J’applaudis ces efforts tout en soulignant qu’il sera nécessaire de demeurer à l’écoute des organismes et des institutions des CLOSM qui jouent un rôle de premier plan dans l’atteinte des objectifs ciblés par ces programmes. D’ailleurs, je note que les groupes bénéficiaires des fonds en matière d’immigration francophone déplorent la lourdeur des modalités administratives liées aux programmes.

Chaque étape de l’immigration est une étape charnière, qu’il s’agisse du recrutement, de la sélection, de l’admission, de l’accueil ou de l’intégration. Pour que les conditions soient favorables à la rétention, un effort intersectoriel d’appui à la vitalité de ces communautés, soutenu par les multiples institutions fédérales et leurs partenaires provinciaux et territoriaux dans le cadre de stratégies intergouvernementales à l’échelle du pays, est nécessaire.

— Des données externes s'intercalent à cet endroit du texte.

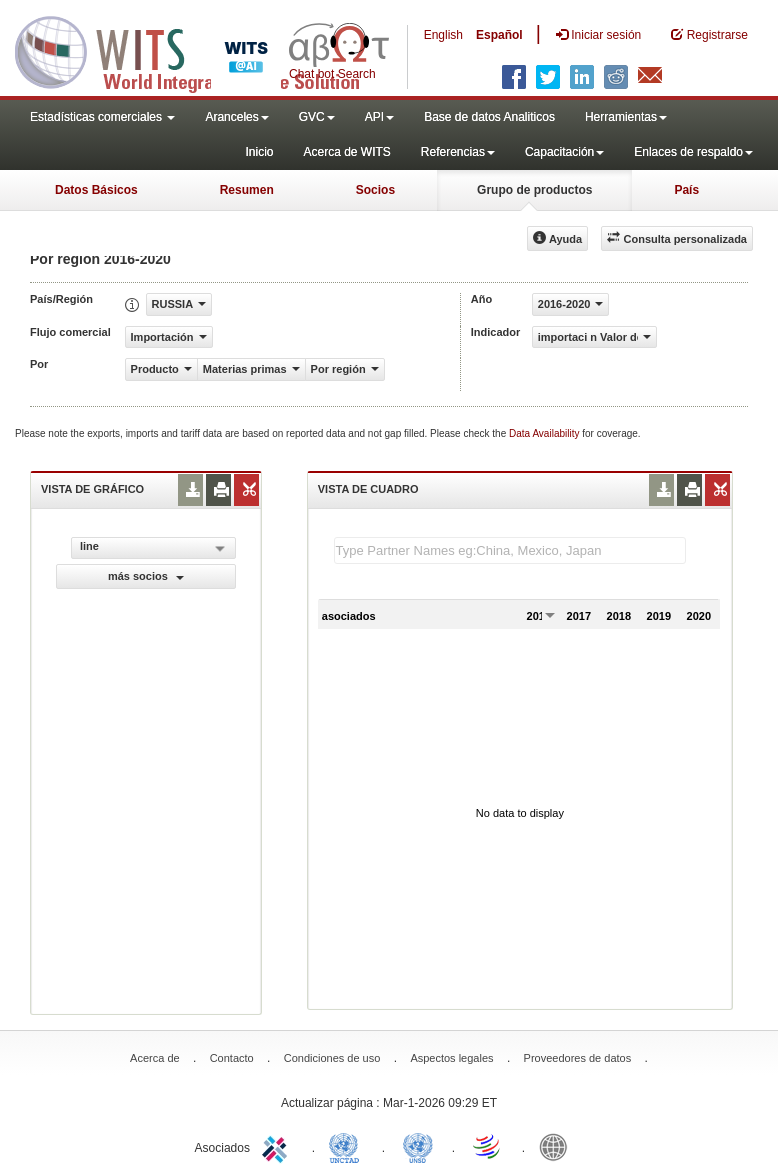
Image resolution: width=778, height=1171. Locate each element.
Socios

Financement des organismes communautaires

À travers le pays, des organismes du réseau des CLOSM font face à des obstacles récurrents en matière de financement. Bien qu’elles soient en hausse par rapport aux années précédentes, les sommes annoncées dans le Plan d’action pour les langues officielles 2023-2028 (le Plan d’action), notamment quant au financement de base des organismes communautaires, sont demeurées significativement inférieures au besoin chiffré par ces derniers. De plus, divers organismes communautaires ont signalé des retards inquiétants quant aux délais de versement des fonds prévus dans le cadre des différentes initiatives du Plan d’action, certaines enveloppes ayant déjà plus d’un an de retard. Ces retards peuvent entraîner des incidences majeures sur ces organismes, dont dépendent les CLOSM .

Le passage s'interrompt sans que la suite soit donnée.